Not my first old bike (also have a Murray Aeroline) but I just picked up this nice original Meteor Flite and I had some questions about it. The first thing I was wondering was the year, It's definitely not a 50's one, I know that much. The numbers I can see are MOW 40.... 303426. 


The rear coaster brake is shot and needs replaced but it's not one I've ever seen before- Komet, made in Germany.

I'm also on the hunt for the nut and washer to keep the nut/ bearing piece on the crank from backing out. The crank in it now is a Schwinn unit because I had it laying around and it fit. The pedals were so crossthreaded and stuck in the original crank that I had to cut it apart to get it off, so I need a new set of pedals too. I guess I just need to figure out exactly what I need before I can order the nut.

My last question is, should I keep it stock or customize it a little bit with a metalflake white banana seat and ape hangers? I'm pretty torn about that.


----------



## Freqman1 (Jun 5, 2018)

I sold this exact same type of bike about five years ago. I want to say mine was a '64 but could be wrong. The hubs are not hard to find-- I may still have a couple laying around. Personally it looks pretty nice and original so I wouldn't screw with it. Then again not a terrible amount of value so it isn't like you're destroying a Bluebird. Your call. V/r Shawn


----------



## RadRacer203 (Jun 5, 2018)

I was thinking if I did make any modifications they would have to be easily reversible, and I would keep all the original parts. That said, I did some thinking, and I was talking to my brother who's probably going to be the main rider, and I think I'm going to go with a different rear hub with a 20 tooth sprocket instead of the 18 tooth on it now. Lots of hills in my area. The only thing that's worrying me is finding that nut because I have 3 cranks- 1 random Schwinn that's in this now, the one on my Aeroline, and the original from this bike and they all have very slightly different threads to them.


----------



## RadRacer203 (Jun 6, 2018)

Can anyone tell me what size and thread nut and washer I need for the crank? It was the stock crank from a Schwinn Typhoon


----------



## bikemonkey (Jun 8, 2018)

RadRacer203 said:


> Can anyone tell me what size and thread nut and washer I need for the crank? It was the stock crank from a Schwinn Typhoon



If it is a Chicago Schwinn one piece crank, it is 28 TPI - check your local bicycle shop - the hardware is easily sourced.


----------



## RadRacer203 (Jun 8, 2018)

bikemonkey said:


> If it is a Chicago Schwinn one piece crank, it is 28 TPI - check your local bicycle shop - the hardware is easily sourced.

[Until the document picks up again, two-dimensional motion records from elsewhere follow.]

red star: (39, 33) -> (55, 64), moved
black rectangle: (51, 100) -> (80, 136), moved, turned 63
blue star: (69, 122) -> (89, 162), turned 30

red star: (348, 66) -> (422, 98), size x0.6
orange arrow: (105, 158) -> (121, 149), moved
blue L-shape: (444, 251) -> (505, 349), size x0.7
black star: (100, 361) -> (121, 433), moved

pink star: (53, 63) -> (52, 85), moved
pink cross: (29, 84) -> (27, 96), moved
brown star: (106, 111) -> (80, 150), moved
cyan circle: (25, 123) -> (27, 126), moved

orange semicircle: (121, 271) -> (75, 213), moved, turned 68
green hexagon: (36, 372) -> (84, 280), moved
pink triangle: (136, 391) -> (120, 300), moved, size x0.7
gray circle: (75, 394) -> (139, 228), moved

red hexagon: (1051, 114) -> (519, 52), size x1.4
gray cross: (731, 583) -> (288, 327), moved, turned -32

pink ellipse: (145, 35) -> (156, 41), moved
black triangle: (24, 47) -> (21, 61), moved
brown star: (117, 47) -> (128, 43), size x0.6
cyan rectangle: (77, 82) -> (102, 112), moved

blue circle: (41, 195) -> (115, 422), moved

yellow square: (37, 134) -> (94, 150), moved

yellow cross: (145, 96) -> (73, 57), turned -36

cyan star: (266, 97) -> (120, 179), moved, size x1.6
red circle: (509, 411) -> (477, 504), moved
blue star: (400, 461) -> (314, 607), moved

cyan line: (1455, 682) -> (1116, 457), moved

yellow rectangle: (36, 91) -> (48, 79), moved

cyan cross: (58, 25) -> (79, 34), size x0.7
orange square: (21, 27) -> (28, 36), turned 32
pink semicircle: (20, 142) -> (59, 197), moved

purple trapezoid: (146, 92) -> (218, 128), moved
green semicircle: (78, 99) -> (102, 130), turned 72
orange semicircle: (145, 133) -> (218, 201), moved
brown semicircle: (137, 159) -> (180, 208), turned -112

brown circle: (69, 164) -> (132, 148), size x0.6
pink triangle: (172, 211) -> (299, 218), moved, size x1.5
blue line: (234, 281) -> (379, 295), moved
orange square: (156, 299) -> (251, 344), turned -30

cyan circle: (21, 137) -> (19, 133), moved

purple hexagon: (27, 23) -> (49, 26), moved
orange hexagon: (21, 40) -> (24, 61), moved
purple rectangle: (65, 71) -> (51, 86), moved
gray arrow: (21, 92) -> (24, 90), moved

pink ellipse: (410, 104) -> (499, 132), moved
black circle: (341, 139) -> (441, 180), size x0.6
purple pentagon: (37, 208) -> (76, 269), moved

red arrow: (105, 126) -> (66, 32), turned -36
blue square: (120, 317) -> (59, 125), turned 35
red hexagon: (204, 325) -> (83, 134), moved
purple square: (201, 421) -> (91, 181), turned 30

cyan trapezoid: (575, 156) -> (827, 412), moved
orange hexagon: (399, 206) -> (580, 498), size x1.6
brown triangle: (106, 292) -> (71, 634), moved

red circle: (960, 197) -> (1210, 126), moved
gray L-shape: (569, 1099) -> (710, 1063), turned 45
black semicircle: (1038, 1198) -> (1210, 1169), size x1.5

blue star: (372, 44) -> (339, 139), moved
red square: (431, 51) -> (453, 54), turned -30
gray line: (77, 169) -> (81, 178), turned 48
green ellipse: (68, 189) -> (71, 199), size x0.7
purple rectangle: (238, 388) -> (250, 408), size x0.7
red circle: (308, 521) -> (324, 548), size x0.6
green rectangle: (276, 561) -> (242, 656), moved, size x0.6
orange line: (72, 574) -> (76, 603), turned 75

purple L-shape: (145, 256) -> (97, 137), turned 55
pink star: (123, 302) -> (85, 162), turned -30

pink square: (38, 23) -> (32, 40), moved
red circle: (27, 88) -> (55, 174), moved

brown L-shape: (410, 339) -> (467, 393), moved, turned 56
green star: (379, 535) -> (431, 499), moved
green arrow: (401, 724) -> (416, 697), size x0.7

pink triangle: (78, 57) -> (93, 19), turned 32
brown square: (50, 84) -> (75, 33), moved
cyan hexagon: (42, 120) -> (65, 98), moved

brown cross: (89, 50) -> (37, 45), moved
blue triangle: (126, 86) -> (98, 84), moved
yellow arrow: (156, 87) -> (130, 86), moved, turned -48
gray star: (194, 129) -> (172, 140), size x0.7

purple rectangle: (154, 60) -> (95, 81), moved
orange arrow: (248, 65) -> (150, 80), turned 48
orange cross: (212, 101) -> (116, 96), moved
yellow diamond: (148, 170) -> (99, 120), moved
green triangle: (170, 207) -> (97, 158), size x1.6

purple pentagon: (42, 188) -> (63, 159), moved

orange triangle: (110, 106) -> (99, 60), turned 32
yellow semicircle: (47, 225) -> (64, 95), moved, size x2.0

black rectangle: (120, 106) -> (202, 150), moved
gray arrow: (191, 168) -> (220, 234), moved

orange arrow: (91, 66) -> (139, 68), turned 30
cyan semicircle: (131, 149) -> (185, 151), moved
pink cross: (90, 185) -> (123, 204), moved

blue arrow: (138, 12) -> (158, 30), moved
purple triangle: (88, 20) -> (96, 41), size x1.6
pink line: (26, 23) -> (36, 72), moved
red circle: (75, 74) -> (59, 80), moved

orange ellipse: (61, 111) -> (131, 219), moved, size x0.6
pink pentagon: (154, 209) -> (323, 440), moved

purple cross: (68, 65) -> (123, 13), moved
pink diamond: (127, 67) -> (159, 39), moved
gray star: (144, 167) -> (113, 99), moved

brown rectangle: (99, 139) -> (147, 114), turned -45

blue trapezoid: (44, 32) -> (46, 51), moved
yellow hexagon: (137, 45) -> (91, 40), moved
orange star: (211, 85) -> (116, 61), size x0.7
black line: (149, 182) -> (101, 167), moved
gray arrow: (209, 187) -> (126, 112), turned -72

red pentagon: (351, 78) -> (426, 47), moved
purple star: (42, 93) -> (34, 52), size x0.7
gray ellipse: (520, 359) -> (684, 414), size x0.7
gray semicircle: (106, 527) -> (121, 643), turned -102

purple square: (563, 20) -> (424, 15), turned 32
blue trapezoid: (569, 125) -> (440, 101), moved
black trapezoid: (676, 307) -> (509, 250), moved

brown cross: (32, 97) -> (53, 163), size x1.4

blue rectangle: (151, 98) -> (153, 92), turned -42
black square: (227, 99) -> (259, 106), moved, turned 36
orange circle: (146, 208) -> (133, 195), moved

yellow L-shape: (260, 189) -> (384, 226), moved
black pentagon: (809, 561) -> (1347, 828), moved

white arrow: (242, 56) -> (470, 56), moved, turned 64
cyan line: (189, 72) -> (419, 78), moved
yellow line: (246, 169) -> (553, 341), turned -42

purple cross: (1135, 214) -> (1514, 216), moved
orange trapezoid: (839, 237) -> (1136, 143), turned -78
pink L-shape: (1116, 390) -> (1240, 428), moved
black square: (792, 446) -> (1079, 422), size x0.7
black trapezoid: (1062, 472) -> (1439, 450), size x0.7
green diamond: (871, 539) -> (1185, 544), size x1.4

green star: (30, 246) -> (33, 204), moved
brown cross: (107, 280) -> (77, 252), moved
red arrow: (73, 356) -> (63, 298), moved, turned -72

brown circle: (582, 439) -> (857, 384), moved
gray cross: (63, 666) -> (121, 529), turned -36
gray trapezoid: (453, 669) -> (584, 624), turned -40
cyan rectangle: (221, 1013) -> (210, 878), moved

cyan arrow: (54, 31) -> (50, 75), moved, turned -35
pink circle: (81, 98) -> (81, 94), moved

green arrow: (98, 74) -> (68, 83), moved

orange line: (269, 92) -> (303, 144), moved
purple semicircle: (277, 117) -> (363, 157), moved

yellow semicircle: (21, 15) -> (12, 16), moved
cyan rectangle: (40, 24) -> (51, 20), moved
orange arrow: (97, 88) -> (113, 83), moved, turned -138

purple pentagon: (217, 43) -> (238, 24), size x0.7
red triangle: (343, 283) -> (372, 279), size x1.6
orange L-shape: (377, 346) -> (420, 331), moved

Thanks, I'll try to dig one up.


----------



## RadRacer203 (Jun 9, 2018)

Ok, I found a new nut for the crank and I built a new set of wheels for it today. Just curious if anyone can tell me what year this bike is?


----------



## bikemonkey (Jun 10, 2018)

RadRacer203 said:


> Ok, I found a new nut for the crank and I built a new set of wheels for it today. Just curious if anyone can tell me what year this bike is?



CABE thread for Murray serial number date code.


----------



## RadRacer203 (Jun 10, 2018)

Thanks, I found it and it looks like I was exactly right in my guess that it was a '63.


----------